Exercise description: Which lines of the entries below include "может"? List them all.

Provided entries:
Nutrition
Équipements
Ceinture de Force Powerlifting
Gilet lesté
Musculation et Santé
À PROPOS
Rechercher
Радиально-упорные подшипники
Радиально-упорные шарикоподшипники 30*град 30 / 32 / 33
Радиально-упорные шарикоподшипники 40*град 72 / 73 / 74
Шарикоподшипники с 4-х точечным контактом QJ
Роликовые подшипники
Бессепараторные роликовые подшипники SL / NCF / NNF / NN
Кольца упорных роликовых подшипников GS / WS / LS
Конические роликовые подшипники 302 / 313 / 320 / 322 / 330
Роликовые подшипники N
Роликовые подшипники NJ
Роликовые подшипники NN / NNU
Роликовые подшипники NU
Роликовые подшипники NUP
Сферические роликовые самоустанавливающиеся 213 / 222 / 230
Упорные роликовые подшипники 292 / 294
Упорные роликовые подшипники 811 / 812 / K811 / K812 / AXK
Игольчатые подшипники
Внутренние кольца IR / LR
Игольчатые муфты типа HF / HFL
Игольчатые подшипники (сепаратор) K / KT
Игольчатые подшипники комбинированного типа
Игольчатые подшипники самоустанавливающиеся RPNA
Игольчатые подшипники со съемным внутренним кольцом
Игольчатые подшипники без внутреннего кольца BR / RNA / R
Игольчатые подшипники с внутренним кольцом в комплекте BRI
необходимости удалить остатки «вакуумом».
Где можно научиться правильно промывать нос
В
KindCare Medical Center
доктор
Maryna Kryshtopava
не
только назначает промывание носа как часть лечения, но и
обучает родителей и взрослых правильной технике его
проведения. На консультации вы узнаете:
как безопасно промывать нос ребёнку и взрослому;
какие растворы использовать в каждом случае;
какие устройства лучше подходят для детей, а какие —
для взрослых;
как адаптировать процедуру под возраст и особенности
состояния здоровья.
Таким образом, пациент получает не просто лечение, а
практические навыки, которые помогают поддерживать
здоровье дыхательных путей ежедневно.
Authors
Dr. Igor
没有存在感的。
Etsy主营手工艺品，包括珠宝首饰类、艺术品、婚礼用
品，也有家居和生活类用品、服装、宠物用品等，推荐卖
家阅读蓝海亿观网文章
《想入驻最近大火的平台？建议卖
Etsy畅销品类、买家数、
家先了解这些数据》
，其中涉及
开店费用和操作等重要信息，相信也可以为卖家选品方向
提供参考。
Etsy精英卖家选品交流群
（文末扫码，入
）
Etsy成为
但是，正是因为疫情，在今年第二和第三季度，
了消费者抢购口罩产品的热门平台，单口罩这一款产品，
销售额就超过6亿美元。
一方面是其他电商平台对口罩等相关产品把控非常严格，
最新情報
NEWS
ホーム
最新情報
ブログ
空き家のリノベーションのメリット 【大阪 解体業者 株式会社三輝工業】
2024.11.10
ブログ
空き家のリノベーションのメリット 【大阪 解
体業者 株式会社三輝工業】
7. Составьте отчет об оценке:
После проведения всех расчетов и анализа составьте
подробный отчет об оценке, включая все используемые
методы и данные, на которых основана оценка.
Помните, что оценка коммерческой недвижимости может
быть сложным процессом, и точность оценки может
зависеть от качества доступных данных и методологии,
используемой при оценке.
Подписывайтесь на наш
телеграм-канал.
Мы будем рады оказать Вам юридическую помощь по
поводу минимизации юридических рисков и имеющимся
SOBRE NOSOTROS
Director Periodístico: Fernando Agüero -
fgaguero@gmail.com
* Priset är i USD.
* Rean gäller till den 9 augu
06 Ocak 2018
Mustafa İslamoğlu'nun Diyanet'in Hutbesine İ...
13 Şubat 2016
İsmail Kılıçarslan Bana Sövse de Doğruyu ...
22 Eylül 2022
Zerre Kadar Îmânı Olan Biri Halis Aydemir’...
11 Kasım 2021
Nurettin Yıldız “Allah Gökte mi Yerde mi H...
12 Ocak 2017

Answer for this exercise:
Помните, что оценка коммерческой недвижимости может
быть сложным процессом, и точность оценки может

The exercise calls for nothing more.